Last summer I was walking down Tautienzestrasse near the Kaufhaus des Westens. It was late in the afternoon and very hot, even though the buildings provided shade. I was wearing lime green top with spaghetti straps and a putty coloured lightweight cotton skirt. I had bought the skirt a few days earlier at a shop in the Lehrter Hauptbahnhof. Although it cost only 13 euros, it was a lifesaver, just about the only thing I had that was cool enough for Berlin's blistering heat last July. As I passed two middleaged women I heard the one with dyed blonde hair say to her companion "Als wir junge ware" (the last a should have an umlaut) which means "as if we were young." From her disapproving glance at my bare shoulders I gathered she was talking about me, and I felt angry. True, I had been younger, but did that mean I was supposed to swelter in 33 degree Centigrade heat in long sleeves?

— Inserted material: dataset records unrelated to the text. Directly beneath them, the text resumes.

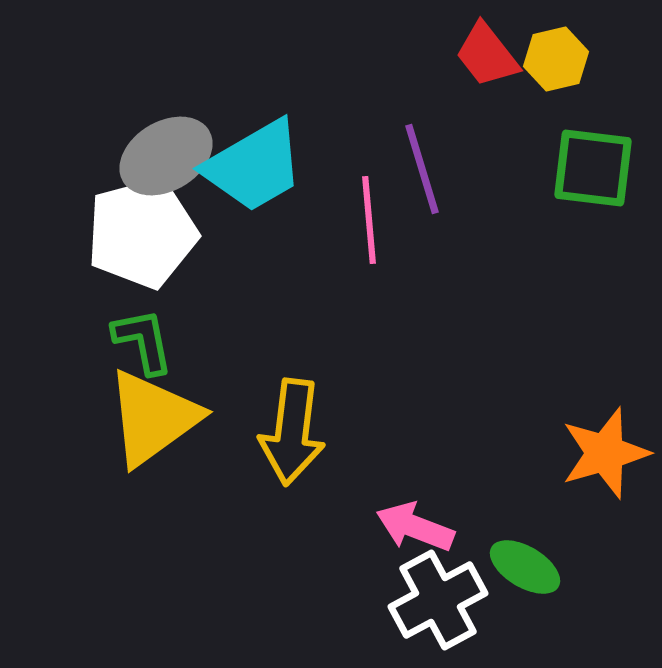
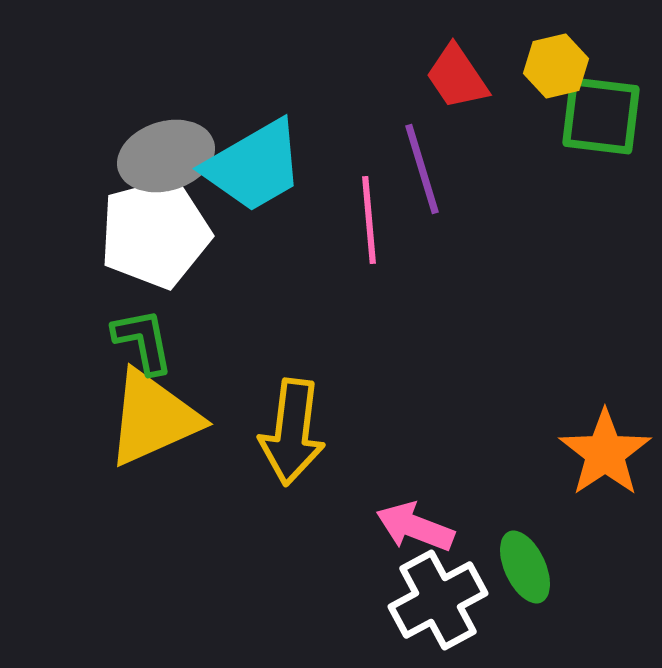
red trapezoid: moved 30 px left, 22 px down; rotated 4 degrees clockwise
yellow hexagon: moved 7 px down
gray ellipse: rotated 14 degrees clockwise
green square: moved 8 px right, 52 px up
white pentagon: moved 13 px right
yellow triangle: rotated 12 degrees clockwise
orange star: rotated 18 degrees counterclockwise
green ellipse: rotated 34 degrees clockwise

Continuing along the street I entered Hugendubel, (both u's should have unlauts) a bookstore with a good selection of English books. I took the escalator to the second floor, found a book to peruse and took it to the reading pit, a padded almost circular seating area down a couple of steps and near the escalators. After I had read my fill I walked back to my room on Nurembergerstrasse, stopping to pick up cheese, fizzy fruit drink, mineral water and crackers at Aldi, stuffing everything in the black and shite wool bag from Mexico that hung from my shoulder. I passed a restaurant and a shop that sold wedding dresses before reaching the black heavy wooden door to my place. There were a couple of bicycles parked in the courtyard inside, and heavy green foliage nearly obscured the different types of garbage and recycling containers near the big linden tree whose branches stretched far above my fifth floor window.

Entering my dim stairway, I began the long climb up 86 stairs to my shared apartment. My Russian roommate, Maria from Novosibirsk, was not home. I put my food away in the narrow kitchen and walked down the long hallway to the large square room at the back. Even though the window was wide open it was stifling. I could almost touch the leaves of the linden tree outside, and a few minutes later I heard the peal of the bells from the Kaiser Wilhelm Gedachtnis Church, the bombed out ruin beside a modern church with beautiful blue stained glass soaring windows.